What is Apple’s problem? New Macs are highly criticized by technology publications. The company has a problem with unsold iPhone X inventory. R&D spending is through the roof yet no new next great thing.
What’s going on?
Maybe the problems we read about Apple have less to do about Apple than they do about those online publications and writers that cover Apple. Is a writer’s motive for an article more about insightful analysis or uncovering facts in an investigation? Or, is the motive more attributable to a need for a catchy headline to garner eyeballs for advertisers.
Need an example?
Check out this headline from Luke Dormehl:
Apple has a surprising amount of unsold iPhone X inventory
The headline is stated as fact. No numbers, of course. Numbers would be difficult to gather from a highly secretive Apple. Facts?
Apple is sitting on a massive stockpile of unsold iPhone X devices, a new report claims.
Still no numbers or facts.
The backlog reportedly equals almost three times the number of the high-end handsets already shipped.

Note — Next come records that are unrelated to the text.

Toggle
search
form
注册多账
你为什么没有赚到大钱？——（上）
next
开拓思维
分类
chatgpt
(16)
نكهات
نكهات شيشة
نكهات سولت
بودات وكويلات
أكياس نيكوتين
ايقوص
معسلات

Lets do some math here. Apple launched iPhone X in November 2017, not quite nine months ago. How many iPhone X’s did Apple sell? Apple has only said iPhone X was the best selling iPhone since it launched. How about 10-million per month? Or, 90-million iPhone X’s sold to date.

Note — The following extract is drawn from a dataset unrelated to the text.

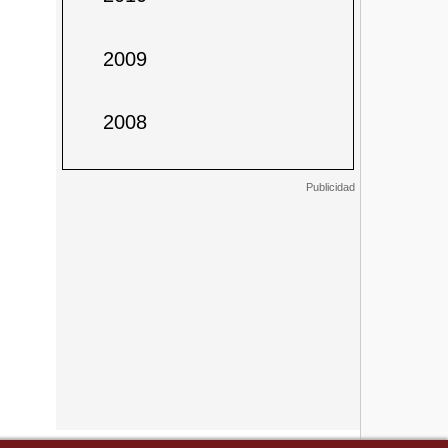
2009
2008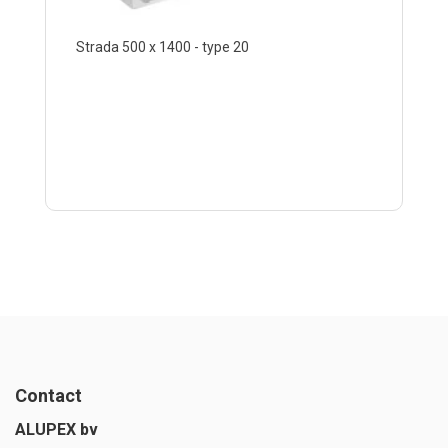
Strada 500 x 1400 - type 20
Contact
ALUPEX bv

Yet, the report says Apple has three times that number in storage. 270-million? Uh huh. Sure. Apple has yet to sell 270-million iPhones of all models put together in a single year. Ever.

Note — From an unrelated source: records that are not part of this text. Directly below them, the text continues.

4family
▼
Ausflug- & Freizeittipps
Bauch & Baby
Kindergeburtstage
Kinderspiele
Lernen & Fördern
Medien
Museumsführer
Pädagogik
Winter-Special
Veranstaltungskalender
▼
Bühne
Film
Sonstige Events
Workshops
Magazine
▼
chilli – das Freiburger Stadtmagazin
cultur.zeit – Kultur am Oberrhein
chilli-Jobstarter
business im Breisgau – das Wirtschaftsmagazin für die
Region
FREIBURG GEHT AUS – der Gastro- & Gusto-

The company normally proves very good at forecasting the number of units it should manufacture.
Apple forecasts revenue. Not unit sales. Not number of units manufactured. Not number of units shipped. Apple is about sales. Now, let’s put some common sense into the backlog of unsold iPhone X’s rotting away in some warehouse in China.
Where are the fire sales?
Technology gadget sales– and pretty much anything else you can buy– are much about supply and demand. If demand is high, inventory goes down, manufacturing goes up, and you won’t find such devices on sale anywhere. If demand is low, and inventory is high, manufacturing slows down or stops, and such items show up on sale all over the place.
Where are the fire sales for iPhone X?
Based on previous quarterly revenue performance, methinks Apple and iPhone X sales are doing just fine, and headlines to the contrary are there merely to gin up eyeballs for advertisers.